One day, he was given a package to deliver to the Mulindwas. He got into his delivery van to take the package to the Mulindwas. To his shock, he found the Mulindwas' house empty. It looked like they had moved. "To where?" Tom wondered to himself, "and what should I do with the package now?" he wondered even more. He tried asking around to find out where the Mulindwas had moved to, but it was all in vain. Not having any other choice, he decided to take back the package to the company. More and more packages were given to him to deliver to the Mulindwas, but he could not. And whenever he returned them, the packages were just placed in storage. They later sold them without anyone to claim them.
There is a lesson to learn about Tom's relationship with the Mulindwa family or the Mulindwa residence in particular. Tom was so accustomed to the Mulindwa residence that he never thought they'd ever move from that place. The Mulindwas also did not bother to inform Tom and the delivery company of their moving and their new address, so the company could not locate them. The attachment between Tom and the Mulindwas is what we call in software terms "tight coupling". When systems are tightly coupled, they are interdependent, and a change in one system may lead to the failure of the other.
Tightly coupled systems
Tightly coupled systems are characterized by programs that rely too much on each other to perform a given task. The programs expose to each other a set of API functions to call to run operations, and also the programs assume a lot of internal detail about the running of each other. For example in the case of Tom, he knew quite a lot about the time The Mulindwas woke up, their time for breakfast, the schools that John Mulindwa and Emily Mulindwa went to and the time they got back from school, basically he knew a lot about them. If you are worried about the security of the Mulindwa family in case Tom was a threat actor, then you absolutely should be. If one program knows a lot about how another program runs internally, there's a high chance it will be dependent on those steps to run before it also runs. And if program A exposes internal details to program B that can be modified to alter the running of A, then the system is almost beyond saving, as malicious code can easily corrupt it and the entire system
Tightly coupled systems are usually developed at the earlier stages of a project, and in most cases usually arise due to poor architectural design of the project. Tightly coupled systems are not scalable as they limit the interdependent programs from evolving independently of each other and according to the needs of each program. It means that if a change has to be made in program A, then program B has to be changed as well to reconcile with the new change in A to avoid failure. If there were over 100 programs or services interdependent of each other, it would be hard to reconcile the change in A among all the connected programs and hence impacting the scalability of the entire system.
Tightly coupled systems occur in various parts of a system, from variables inside a program to massive backend service clusters.
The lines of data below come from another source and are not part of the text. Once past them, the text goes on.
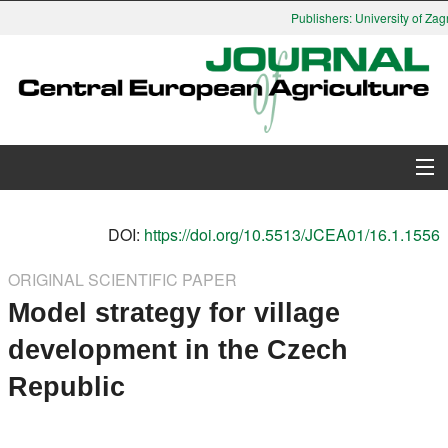
Publishers: University of Zagr
About Journal
DOI:
https://doi.org/10.5513/JCEA01/16.1.1556
Issues
ORIGINAL SCIENTIFIC PAPER
Model strategy for village
Search
development in the Czech
Instructions for Authors
Republic
Paper submission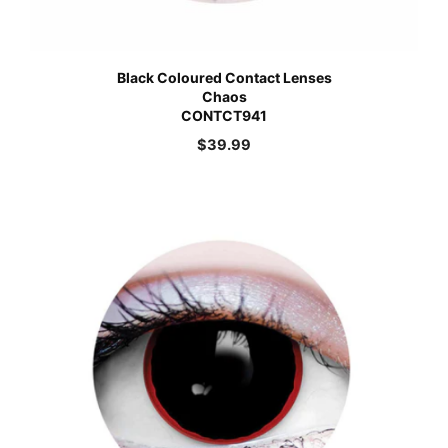
Black Coloured Contact Lenses
Chaos
CONTCT941
$
39.99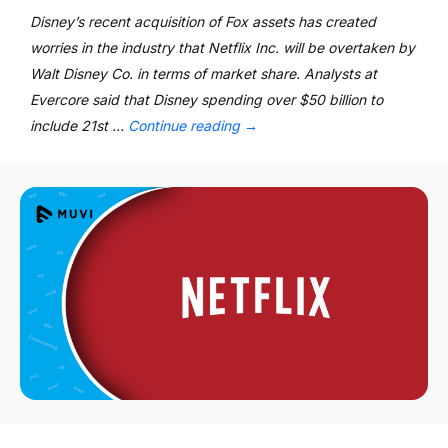
Disney’s recent acquisition of Fox assets has created
worries in the industry that Netflix Inc. will be overtaken by
Walt Disney Co. in terms of market share. Analysts at
Evercore said that Disney spending over $50 billion to
include 21st …
Continue reading
→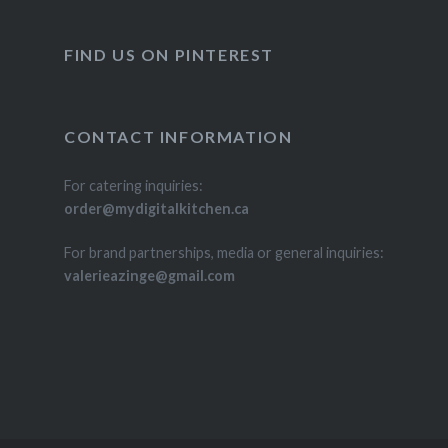
FIND US ON PINTEREST
CONTACT INFORMATION
For catering inquiries:
order@mydigitalkitchen.ca
For brand partnerships, media or general inquiries:
valerieazinge@gmail.com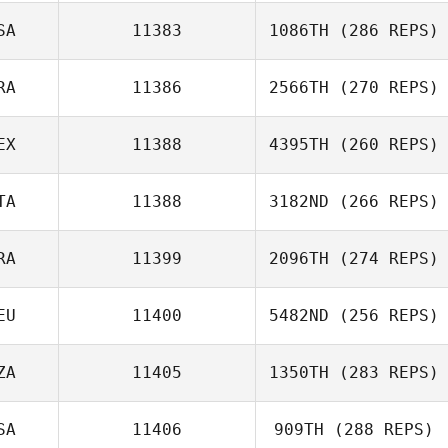
SA
11383
1086TH
(286 REPS)
RA
11386
2566TH
(270 REPS)
EX
11388
4395TH
(260 REPS)
Gonzalo Del Rio
TA
11388
3182ND
(266 REPS)
Isaac Santiago
RA
11399
2096TH
(274 REPS)
Melania Partel
EU
11400
5482ND
(256 REPS)
ZA
11405
1350TH
(283 REPS)
Lars Jakobeit
SA
11406
909TH
(288 REPS)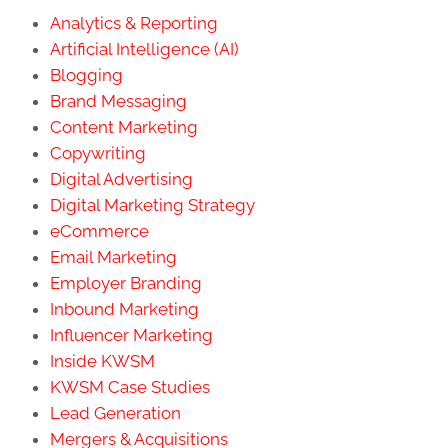
Analytics & Reporting
Artificial Intelligence (AI)
Blogging
Brand Messaging
Content Marketing
Copywriting
Digital Advertising
Digital Marketing Strategy
eCommerce
Email Marketing
Employer Branding
Inbound Marketing
Influencer Marketing
Inside KWSM
KWSM Case Studies
Lead Generation
Mergers & Acquisitions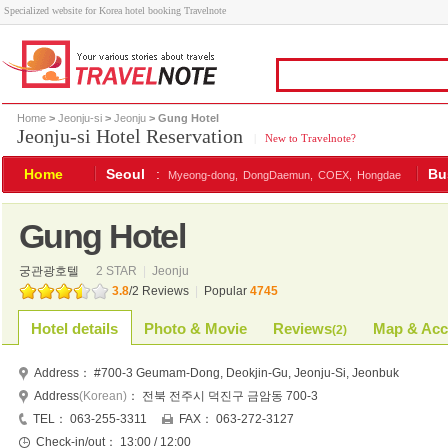
Specialized website for Korea hotel booking Travelnote
Home
>
Jeonju-si
>
Jeonju
> Gung Hotel
Jeonju-si Hotel Reservation
|
New to Travelnote?
Home
Seoul
:
Bu
Myeong-dong,
DongDaemun,
COEX,
Hongdae
Gung Hotel
궁관광호텔
2 STAR
|
Jeonju
3.8
/
2
Reviews
|
Popular
4745
Hotel details
Photo & Movie
Reviews
Map & Acc
(
2
)
Address：
#700-3 Geumam-Dong, Deokjin-Gu, Jeonju-Si, Jeonbuk
Address
(Korean)
：
전북 전주시 덕진구 금암동 700-3
TEL：
063-255-3311
FAX：
063-272-3127
Check-in/out：
13:00 / 12:00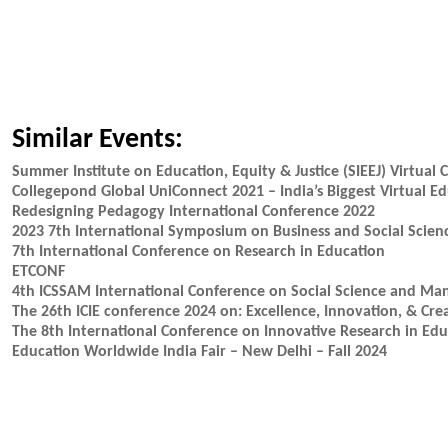
Similar Events:
Summer Institute on Education, Equity & Justice (SIEEJ) Virtual
Collegepond Global UniConnect 2021 – India’s Biggest Virtual Ed
Redesigning Pedagogy International Conference 2022
2023 7th International Symposium on Business and Social Scien
7th International Conference on Research in Education
ETCONF
4th ICSSAM International Conference on Social Science and M
The 26th ICIE conference 2024 on: Excellence, Innovation, & Cre
The 8th International Conference on Innovative Research in Ed
Education Worldwide India Fair – New Delhi – Fall 2024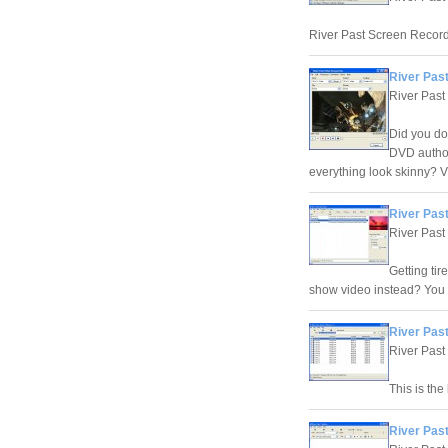
River Past Screen Recorde
River Past
River Past
Did you do
DVD author
everything look skinny? V
River Past
River Past
Getting ti
show video instead? You 
River Pas
River Past
This is the
River Past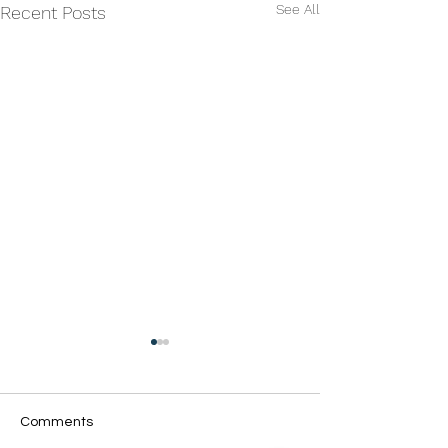
See All
Recent Posts
Comments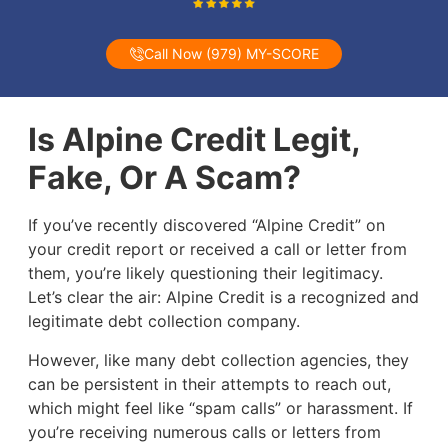
Call Now (979) MY-SCORE
Is Alpine Credit Legit,
Fake, Or A Scam?
If you’ve recently discovered “Alpine Credit” on
your credit report or received a call or letter from
them, you’re likely questioning their legitimacy.
Let’s clear the air: Alpine Credit is a recognized and
legitimate debt collection company.
However, like many debt collection agencies, they
can be persistent in their attempts to reach out,
which might feel like “spam calls” or harassment. If
you’re receiving numerous calls or letters from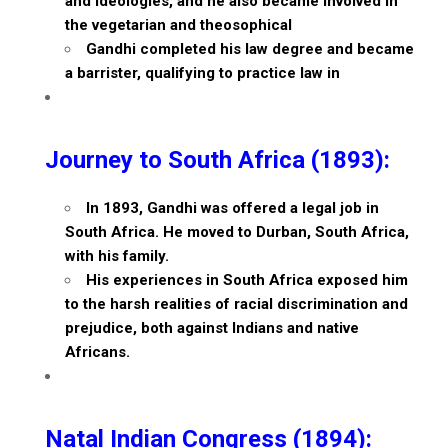
and ideologies, and he also became involved in
the vegetarian and theosophical
Gandhi completed his law degree and became
a barrister, qualifying to practice law in
Journey to South Africa (1893):
In 1893, Gandhi was offered a legal job in
South Africa. He moved to Durban, South Africa,
with his family.
His experiences in South Africa exposed him
to the harsh realities of racial discrimination and
prejudice, both against Indians and native
Africans.
Natal Indian Congress (1894):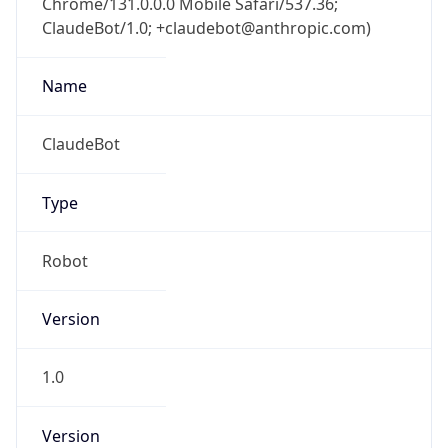
ClaudeBot/1.0; +claudebot@anthropic.com)
Name
ClaudeBot
Type
Robot
Version
1.0
Version
Major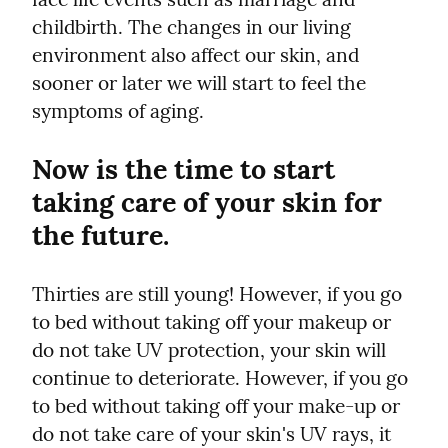
childbirth. The changes in our living 
environment also affect our skin, and 
sooner or later we will start to feel the 
symptoms of aging.
Now is the time to start 
taking care of your skin for 
the future.
Thirties are still young! However, if you go 
to bed without taking off your makeup or 
do not take UV protection, your skin will 
continue to deteriorate. However, if you go 
to bed without taking off your make-up or 
do not take care of your skin's UV rays, it 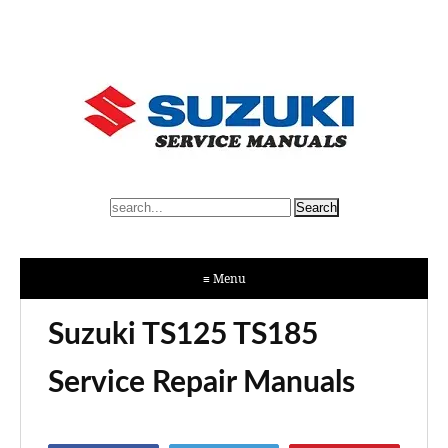
≡ Menu
Suzuki TS125 TS185
Service Repair Manuals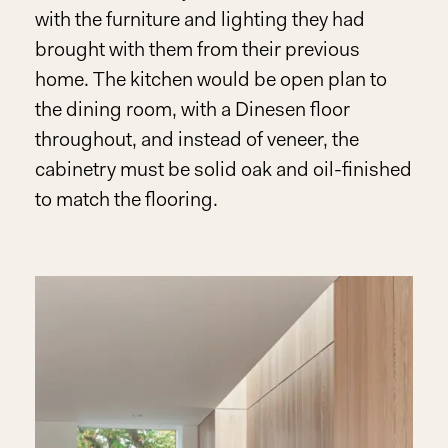
with the furniture and lighting they had
brought with them from their previous
home. The kitchen would be open plan to
the dining room, with a Dinesen floor
throughout, and instead of veneer, the
cabinetry must be solid oak and oil-finished
to match the flooring.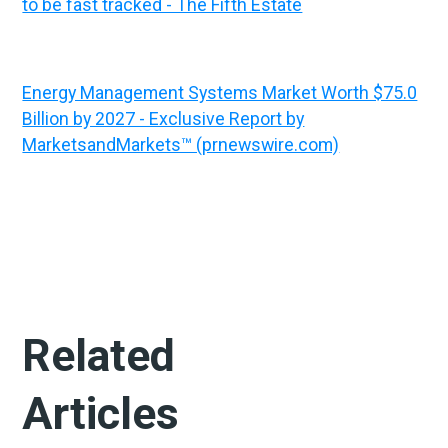
to be fast tracked - The Fifth Estate
Energy Management Systems Market Worth $75.0
Billion by 2027 - Exclusive Report by
MarketsandMarkets™ (prnewswire.com)
Related
Articles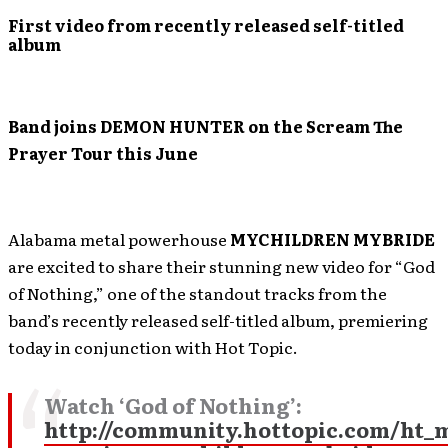
First video from recently released self-titled
album
Band joins DEMON HUNTER on the Scream The
Prayer Tour this June
Alabama metal powerhouse
MYCHILDREN MYBRIDE
are excited to share their stunning new video for “God
of Nothing,” one of the standout tracks from the
band’s recently released self-titled album, premiering
today in conjunction with Hot Topic.
Watch ‘God of Nothing’:
http://community.hottopic.com/ht_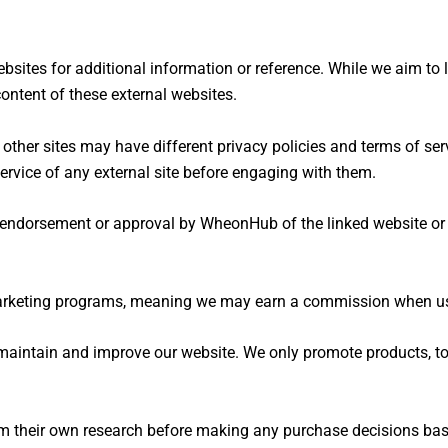
bsites for additional information or reference. While we aim to li
ontent of these external websites.
her sites may have different privacy policies and terms of ser
ervice of any external site before engaging with them.
y endorsement or approval by WheonHub of the linked website or i
arketing programs, meaning we may earn a commission when user
maintain and improve our website. We only promote products, too
their own research before making any purchase decisions based 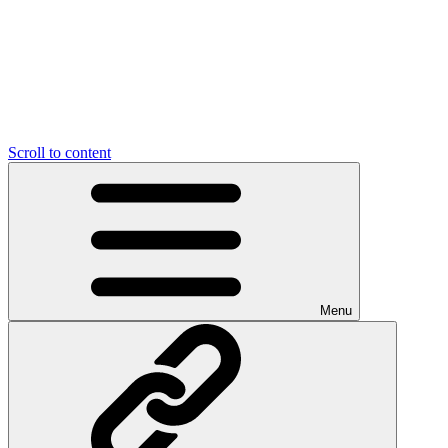
Scroll to content
Menu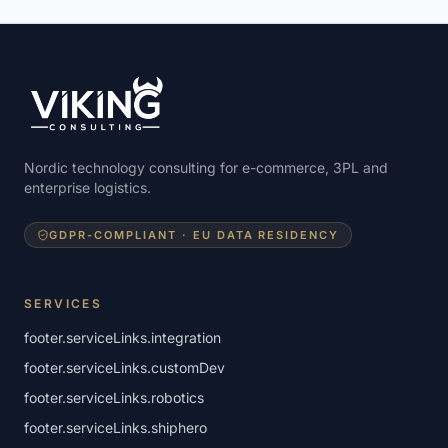
Nordic technology consulting for e-commerce, 3PL and
enterprise logistics.
GDPR-COMPLIANT · EU DATA RESIDENCY
SERVICES
footer.serviceLinks.integration
footer.serviceLinks.customDev
footer.serviceLinks.robotics
footer.serviceLinks.shiphero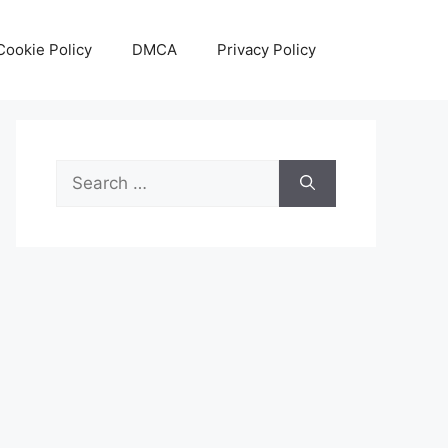
Cookie Policy
DMCA
Privacy Policy
Search
for: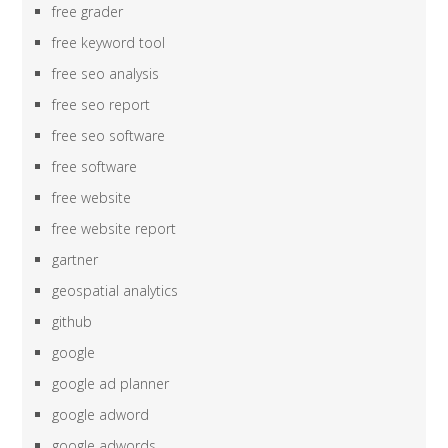
free grader
free keyword tool
free seo analysis
free seo report
free seo software
free software
free website
free website report
gartner
geospatial analytics
github
google
google ad planner
google adword
google adwords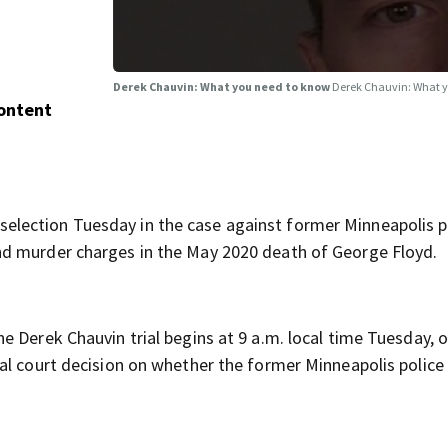
Derek Chauvin: What you need to know
Derek Chauvin: What 
Content
lection Tuesday in the case against former Minneapolis p
nd murder charges in the May 2020 death of George Floyd.
the Derek Chauvin trial begins at 9 a.m. local time Tuesday, 
al court decision on whether the former Minneapolis police 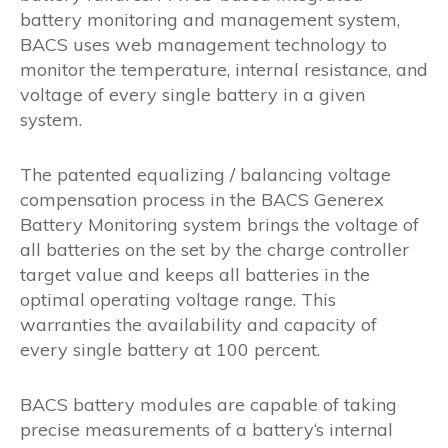
battery monitoring and management system,
BACS uses web management technology to
monitor the temperature, internal resistance, and
voltage of every single battery in a given
system.
The patented equalizing / balancing voltage
compensation process in the BACS Generex
Battery Monitoring system brings the voltage of
all batteries on the set by the charge controller
target value and keeps all batteries in the
optimal operating voltage range. This
warranties the availability and capacity of
every single battery at 100 percent.
BACS battery modules are capable of taking
precise measurements of a battery‘s internal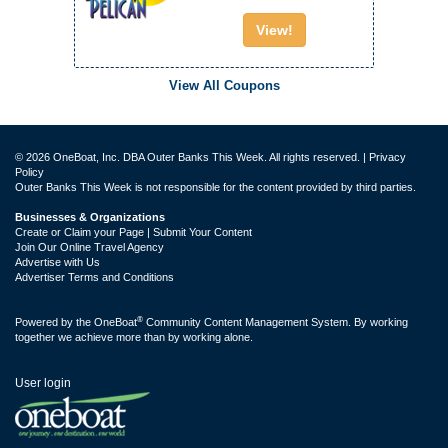
View!
View All Coupons
© 2026 OneBoat, Inc. DBA Outer Banks This Week. All rights reserved. |
Privacy
Policy
Outer Banks This Week is not responsible for the content provided by third parties.
Businesses & Organizations
Create or Claim your Page | Submit Your Content
Join Our Online Travel Agency
Advertise with Us
Advertiser Terms and Conditions
®
Powered by the
OneBoat
Community Content Management System. By working
together we achieve more than by working alone.
User login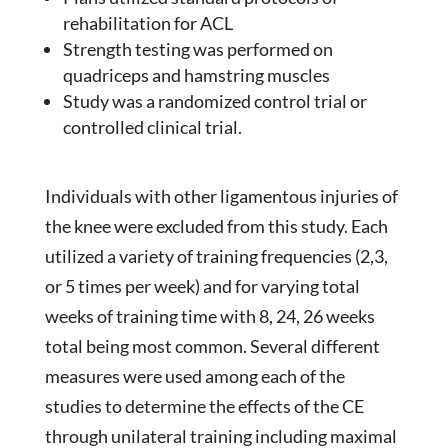
rehabilitation for ACL
Strength testing was performed on
quadriceps and hamstring muscles
Study was a randomized control trial or
controlled clinical trial.
Individuals with other ligamentous injuries of
the knee were excluded from this study. Each
utilized a variety of training frequencies (2,3,
or 5 times per week) and for varying total
weeks of training time with 8, 24, 26 weeks
total being most common. Several different
measures were used among each of the
studies to determine the effects of the CE
through unilateral training including maximal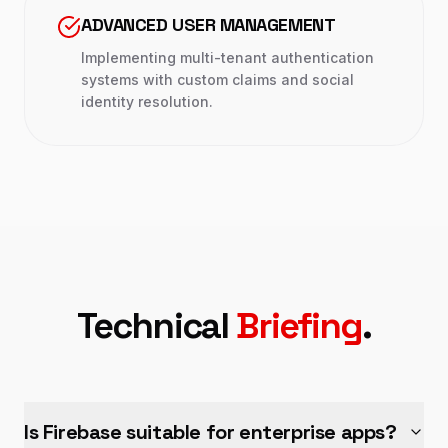
ADVANCED USER MANAGEMENT
Implementing multi-tenant authentication
systems with custom claims and social
identity resolution.
Technical
Briefing
.
Is Firebase suitable for enterprise apps?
So to deal with tightly coupled systems, we need to know at what level the coupling is happening. The general and most effective solution to coupling is introducing layers of abstraction into the system. These layers of abstraction should then only communicate to each other via message passing. the surface layer receives the message from the external program and transports it into the internal layers for processing. The internal layers then pass back a response to the surface API which is communicated back to the listening program. In case there's a change in the internal state of the processing program, the listening program is not affected. So to fix the problem with Tom and the Mulindwas, Tom is now supposed to deliver mail to the local regional mail receiver which will transport them to the mailboxes of the residents in that neighborhood. This limits Tom's direct interaction with residents. And when the Mulindwas move, they only leave their new delivery address to the regional mail receiver who can still route their mail to them, Tom can still keep delivering mail without knowing if the Mulindwas moved or not. It also relies on the heartbreaking moment where the Mulindwas have to say goodbye to Tom.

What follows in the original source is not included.